EXERCISE DETAILS:
Each line of the data below holding the word "Themen" must be copied.

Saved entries
Segment Open

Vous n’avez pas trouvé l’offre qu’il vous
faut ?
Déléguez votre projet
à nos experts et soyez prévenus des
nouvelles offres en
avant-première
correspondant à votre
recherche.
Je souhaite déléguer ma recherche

Segment Closed
Segment Open

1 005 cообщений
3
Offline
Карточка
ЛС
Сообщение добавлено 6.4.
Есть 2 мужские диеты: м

Segment Closed
Segment Open

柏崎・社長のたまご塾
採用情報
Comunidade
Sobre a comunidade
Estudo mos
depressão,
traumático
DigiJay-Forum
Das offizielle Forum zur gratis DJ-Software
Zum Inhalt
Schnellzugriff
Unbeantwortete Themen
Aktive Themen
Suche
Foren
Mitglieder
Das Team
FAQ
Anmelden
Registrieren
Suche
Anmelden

Segment Closed

PROBLEM SOLUTION:
Unbeantwortete Themen
Aktive Themen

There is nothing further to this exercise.